Suara berasal dari belakangku, seorang gadis yang berlarian mengejarku, menyamakan langkahnya denganku.

“Ada apa?” Tanyaku.

“Tulang, suruh aku kawani kau.” Ucap gadis berdarah batak. Ucapan yang sudah 1 tahun ini selalu menghiasi telingaku jika aku berkeliling pulau ini.

“Aku sudah hafal.”

“Tulang yang suruh. Nanti aku di marahinya.”

Di sini, tulang yang dia maksud adalah seorang paman. Mereka memanggilnya Tulang, lebih tepatnya Tulang Joni. Kerabat dekat Ayahku. Sudah 1 tahun ini aku mengenalnya, tidur di rumah miliknya, makan dam minum di rumah itu.

“Aruna.”

Gadis itu menengadah menatapku karena perbedaan tinggi.

“Apa?” Tanya dengan logat batak.

“Kamu pernah nunggui orang yang sampai sekarang gak pernah ngasih kamu kabar.”

Aruna menelan ucapanku, lalu berpikir sebelum memberi komentar. Kini tatapannya jatuh pada tanah-tanah yang akan ia injak. Matanya berkedip lambat, jalannya mulai pelan. Ucapanku membawanya pada ruang waktu. Aku berhenti berjalan, langkah kaki Aruna tidak bertambah. Ia terpaku.

“Dulu. Saat aku masih di kota. Seorang laki-laki yang sangat saya sayangi. Hanya sebuah rasa yang pupus, maka dari itu, tak ada satu pun kabarnya saya terima secara pribadi.”

Mata gadis itu melihat ke arah langit, menyapu air matanya yang sempat keluar.

“Maaf.”

Gadis itu tersenyum padaku, seolah kesedihan yang baru saja terlihat olehku seketika hilang, hilang dari tubuhnya. Aruna berjalan mendahuluiku, “Ayo, Fajar.”

Aku mempercepat jalanku, menyamakan dengan langkahnya.

Mungkin dengan bercerita sedih, kau mampu mengurangi kesedihan itu. Tapi, sulit sekali mencari telinga untuk di tumpahkan cerita-cerita sedihmu. Ada pun mereka yang mendengar dan memberi pendapat atau nasihat yang memojokkan diri. Maka dari itu aku menulis, juga termasuk jika aku rindu sesuatu. Karena saat menulis, aku hanya menuangkan cerita atau kata-kata yang ada dalam kepalaku. Kertas-kertas itu hanya pasrah menerimanya. Kertas-kertas itu pun tak mungkin berpendapat apa lagi menasihatiku.
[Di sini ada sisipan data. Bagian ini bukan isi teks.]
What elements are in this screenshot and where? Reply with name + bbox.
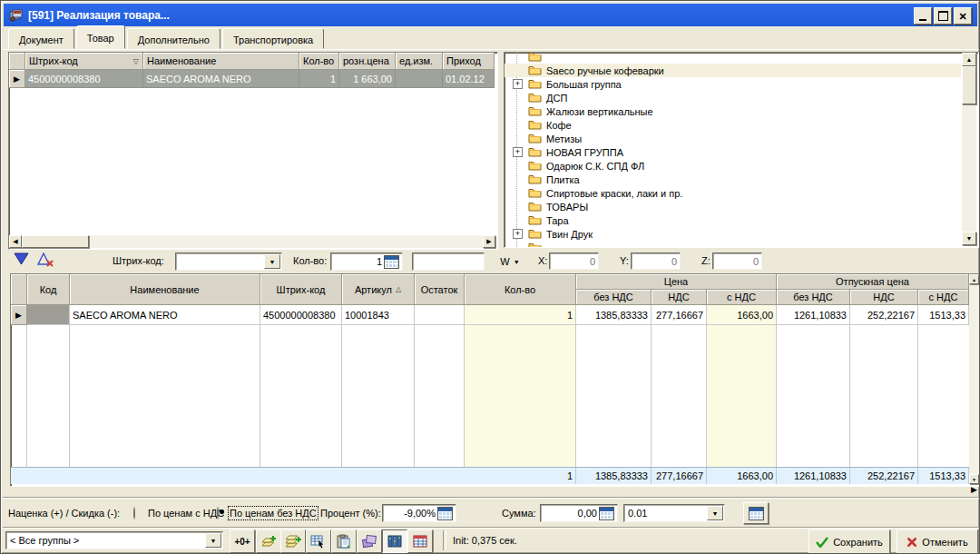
extra-input[interactable] xyxy=(412,252,485,271)
sum-calc-icon[interactable] xyxy=(599,507,614,520)
tab-dopolnitelno[interactable]: Дополнительно xyxy=(127,28,220,49)
maximize-button[interactable] xyxy=(934,7,952,25)
percent-calc-icon[interactable] xyxy=(437,507,453,520)
barcode-combo-dropdown[interactable]: ▼ xyxy=(264,254,280,269)
radio-with-vat[interactable] xyxy=(133,507,135,519)
cards-stack-button[interactable] xyxy=(357,529,382,553)
document-grid-row[interactable]: ▶4500000008380SAECO AROMA NERO11 663,000… xyxy=(9,70,495,88)
groups-filter-dropdown[interactable]: ▼ xyxy=(205,533,221,548)
expand-plus-icon[interactable]: + xyxy=(513,79,523,89)
tree-item[interactable]: Спиртовые краски, лаки и пр. xyxy=(505,186,961,200)
radio-with-vat-label[interactable]: По ценам с НДС xyxy=(148,508,224,519)
scroll-left-button[interactable]: ◀ xyxy=(9,235,22,248)
hscroll-thumb[interactable] xyxy=(22,235,89,248)
top-grid-header-3[interactable]: Кол-во xyxy=(299,53,339,70)
columns-button[interactable] xyxy=(382,529,407,553)
rounding-combo-dropdown[interactable]: ▼ xyxy=(707,506,723,520)
top-grid-cell[interactable]: 1 663,00 xyxy=(339,70,396,88)
w-dropdown-button[interactable]: W ▼ xyxy=(496,253,524,270)
tab-document[interactable]: Документ xyxy=(8,28,74,49)
clear-filter-icon[interactable] xyxy=(37,252,55,269)
cancel-button[interactable]: Отменить xyxy=(897,529,978,554)
main-grid-vscrollbar[interactable] xyxy=(969,274,979,484)
main-grid-cell[interactable]: 10001843 xyxy=(342,305,415,325)
tab-transportirovka[interactable]: Транспортировка xyxy=(222,28,324,49)
add-card-button[interactable] xyxy=(256,529,281,553)
tree-item[interactable]: ТОВАРЫ xyxy=(505,200,961,213)
qty-calc-icon[interactable] xyxy=(384,255,399,269)
tree-item[interactable]: Одарюк С.К. СПД ФЛ xyxy=(505,159,961,173)
tree-item[interactable]: Плитка xyxy=(505,173,961,186)
main-grid-cell[interactable]: 4500000008380 xyxy=(260,305,342,325)
grid-next-icon[interactable]: ▶ xyxy=(971,485,977,494)
separator-line xyxy=(3,497,979,499)
expand-plus-icon[interactable]: + xyxy=(513,147,523,157)
tab-bar: Документ Товар Дополнительно Транспортир… xyxy=(8,29,324,49)
folder-icon xyxy=(528,133,542,143)
tab-tovar[interactable]: Товар xyxy=(76,25,125,49)
radio-without-vat[interactable] xyxy=(217,507,219,519)
paste-button[interactable] xyxy=(331,529,357,553)
main-grid-cell[interactable]: 1 xyxy=(465,305,576,325)
main-grid-cell[interactable]: 277,16667 xyxy=(652,305,707,325)
top-grid-header-5[interactable]: ед.изм. xyxy=(396,53,443,70)
minimize-button[interactable] xyxy=(914,7,932,25)
add-cards-button[interactable] xyxy=(280,529,306,553)
groups-filter-combo[interactable]: < Все группы > ▼ xyxy=(5,531,223,549)
tree-item[interactable] xyxy=(505,52,961,64)
calculate-button[interactable] xyxy=(743,502,769,524)
radio-without-vat-label[interactable]: По ценам без НДС xyxy=(230,508,317,519)
folder-icon xyxy=(528,173,542,184)
top-grid-cell[interactable]: 01.02.12 xyxy=(443,70,495,88)
main-grid-cell[interactable] xyxy=(27,305,70,325)
tree-item[interactable]: ДСП xyxy=(505,91,961,104)
sum-input[interactable]: 0,00 xyxy=(540,504,618,522)
percent-input[interactable]: -9,00% xyxy=(382,504,456,522)
tree-scroll-down-button[interactable]: ▼ xyxy=(962,232,976,245)
tree-item[interactable]: Метизы xyxy=(505,132,961,145)
rounding-combo[interactable]: 0.01 ▼ xyxy=(623,504,725,522)
top-grid-cell[interactable]: SAECO AROMA NERO xyxy=(143,70,299,88)
main-grid-scroll-down[interactable]: ▼ xyxy=(969,474,979,484)
calc-grid-button[interactable] xyxy=(407,529,433,553)
tree-item[interactable]: Жалюзи вертикальные xyxy=(505,104,961,118)
main-grid-cell[interactable]: SAECO AROMA NERO xyxy=(70,305,260,325)
save-button[interactable]: Сохранить xyxy=(808,529,890,554)
main-grid-cell[interactable]: 1385,83333 xyxy=(576,305,652,325)
top-grid-cell[interactable]: 1 xyxy=(299,70,339,88)
top-grid-header-1[interactable]: Штрих-код▽ xyxy=(25,53,143,70)
main-grid-cell[interactable]: 1261,10833 xyxy=(777,305,850,325)
x-input[interactable]: 0 xyxy=(549,252,599,270)
grid-select-button[interactable] xyxy=(306,529,331,553)
top-grid-header-4[interactable]: розн.цена xyxy=(339,53,396,70)
scroll-right-button[interactable]: ▶ xyxy=(483,235,495,248)
main-grid-scroll-up[interactable]: ▲ xyxy=(969,274,979,284)
main-grid-cell[interactable]: 1663,00 xyxy=(707,305,777,325)
top-grid-header-2[interactable]: Наименование xyxy=(143,53,299,70)
y-input[interactable]: 0 xyxy=(631,252,681,270)
top-grid-cell[interactable] xyxy=(396,70,443,88)
main-grid-cell[interactable]: 1513,33 xyxy=(918,305,969,325)
top-grid-header-6[interactable]: Приход xyxy=(443,53,495,70)
tree-item[interactable]: Saeco ручные кофеварки xyxy=(505,64,961,77)
tree-scroll-up-button[interactable]: ▲ xyxy=(962,53,976,66)
filter-icon[interactable] xyxy=(14,252,29,268)
tree-item[interactable]: Кофе xyxy=(505,118,961,132)
tree-vscroll-thumb[interactable] xyxy=(962,66,976,104)
save-check-icon xyxy=(816,537,828,548)
tree-item[interactable]: +Большая группа xyxy=(505,77,961,91)
plus-zero-button[interactable]: +0+ xyxy=(230,529,255,553)
z-input[interactable]: 0 xyxy=(712,252,762,270)
tree-item[interactable]: +Твин Друк xyxy=(505,227,961,241)
tree-item[interactable]: +НОВАЯ ГРУППА xyxy=(505,145,961,159)
tree-item[interactable]: Тара xyxy=(505,213,961,227)
main-grid-cell[interactable] xyxy=(415,305,465,325)
top-grid-cell[interactable]: 4500000008380 xyxy=(25,70,143,88)
close-button[interactable]: ✕ xyxy=(954,7,972,25)
barcode-combo[interactable]: ▼ xyxy=(175,252,282,271)
main-grid-cell[interactable]: 252,22167 xyxy=(850,305,918,325)
tree-item[interactable] xyxy=(505,241,961,248)
expand-plus-icon[interactable]: + xyxy=(513,229,523,239)
tree-item-label: Твин Друк xyxy=(546,229,593,240)
qty-input[interactable]: 1 xyxy=(330,252,403,271)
Tapi, Aruna mau membicarakan masa lalunya denganku. Sebuah kisah sedih yang pernah di alaminya. Aku kenal dengan Aruna sudah 1 tahun, gadis ini suka berbagi cerita padaku. Tak hanya kesedihan saja, tak jarang gadis bertubuh mungil dan berambut gonjes ini menceritakan hal-hal menyenangkan. Setiap ia bercerita, aku layaknya kertas putih dan ia tinta hitam yang sepuasnya mencoret-coretku, aku tak pernah keberatan.
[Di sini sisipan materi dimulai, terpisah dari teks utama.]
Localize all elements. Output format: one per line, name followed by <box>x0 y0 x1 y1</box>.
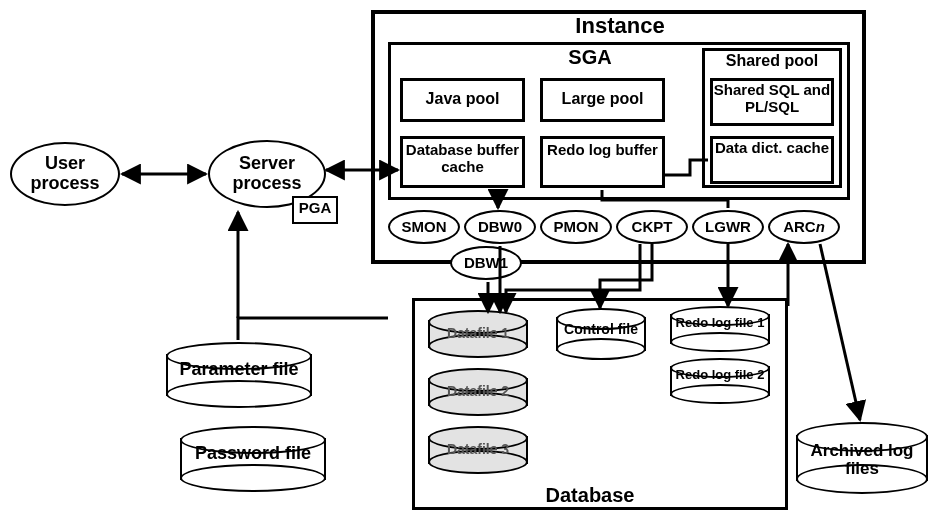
datafile-3: Datafile 3 <box>428 426 528 474</box>
arcn-process: ARCn <box>768 210 840 244</box>
java-pool-label: Java pool <box>400 90 525 108</box>
database-title: Database <box>520 484 660 506</box>
datafile-1: Datafile 1 <box>428 310 528 358</box>
pga-label: PGA <box>292 200 338 217</box>
ckpt-label: CKPT <box>632 219 673 236</box>
arcn-label: ARCn <box>783 219 825 236</box>
large-pool-label: Large pool <box>540 90 665 108</box>
datafile-2: Datafile 2 <box>428 368 528 416</box>
ckpt-process: CKPT <box>616 210 688 244</box>
dbw1-process: DBW1 <box>450 246 522 280</box>
parameter-file-label: Parameter file <box>166 360 312 379</box>
datafile-2-label: Datafile 2 <box>428 384 528 399</box>
redo-log-file-2: Redo log file 2 <box>670 358 770 404</box>
smon-process: SMON <box>388 210 460 244</box>
instance-title: Instance <box>540 14 700 38</box>
password-file: Password file <box>180 426 326 492</box>
pmon-label: PMON <box>554 219 599 236</box>
redo-log-file-1: Redo log file 1 <box>670 306 770 352</box>
svg-line-8 <box>820 244 860 420</box>
db-buffer-cache-label: Database buffer cache <box>400 142 525 175</box>
dbw0-label: DBW0 <box>478 219 522 236</box>
dbw0-process: DBW0 <box>464 210 536 244</box>
user-process: User process <box>10 142 120 206</box>
sga-title: SGA <box>540 46 640 68</box>
diagram-canvas: Instance SGA Shared pool Java pool Large… <box>0 0 936 524</box>
archived-log-files: Archived log files <box>796 422 928 494</box>
datafile-1-label: Datafile 1 <box>428 326 528 341</box>
control-file-label: Control file <box>556 322 646 337</box>
smon-label: SMON <box>402 219 447 236</box>
redo-log-file-1-label: Redo log file 1 <box>670 316 770 330</box>
user-process-label: User process <box>12 154 118 194</box>
parameter-file: Parameter file <box>166 342 312 408</box>
shared-pool-title: Shared pool <box>702 52 842 70</box>
shared-sql-label: Shared SQL and PL/SQL <box>710 82 834 115</box>
password-file-label: Password file <box>180 444 326 463</box>
dbw1-label: DBW1 <box>464 255 508 272</box>
archived-log-files-label: Archived log files <box>796 442 928 478</box>
datafile-3-label: Datafile 3 <box>428 442 528 457</box>
control-file: Control file <box>556 308 646 360</box>
pmon-process: PMON <box>540 210 612 244</box>
redo-log-file-2-label: Redo log file 2 <box>670 368 770 382</box>
lgwr-process: LGWR <box>692 210 764 244</box>
data-dict-cache-label: Data dict. cache <box>710 140 834 157</box>
server-process-label: Server process <box>210 154 324 194</box>
redo-log-buffer-label: Redo log buffer <box>540 142 665 159</box>
lgwr-label: LGWR <box>705 219 751 236</box>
Ada suatu masa, saat kami belum saling akrab. Aruna pernah bercerita tentang asal danau Toba, sebuah dongeng Aruna yang sampai saat ini aku ingat.

“Dulu danau ini sebuah kampung yang kaya raya. Tapi, orang-orangnya tamak dan serakah. Di perintahkanlah seorang yang punya kekuatan di atas gunung sana.” Ucapnya sambil mengarahkan telunjuknya yang lentik itu ke sebuah gunung. Pusuk Buhit.

“Seorang yang di bilang si “Raja Batak” untuk menenggelamkan kampung ini. Kampung yang luas dan kaya raya ini tenggelam bersama warga dan hartanya. Maka dari itulah danau Toba ini harta karun.” Lanjutnya menyelesaikan dongengnya. Aku mengangguk menerima ceritanya, walau di luar logika.
Melihatku mengangguk-angguk percaya dengan ceritanya, gadis itu malah tertawa. Seperti seorang kakak yang sedang menjahili adiknya. Tawanya membuatku mengerutkan dahi. Dia kemudian memperkenalkan namanya.

“Arunika Sihombing. Panggil Aruna.”

“Fajar Arjuno...”

“Oke. Fajar.”

Kamu telah mencapai bab terakhir yang dipublikasikan.

⏰ Terakhir diperbarui: Aug 28, 2019 ⏰

Tambahkan cerita ini ke Perpustakaan untuk mendapatkan notifikasi saat ada bab baru!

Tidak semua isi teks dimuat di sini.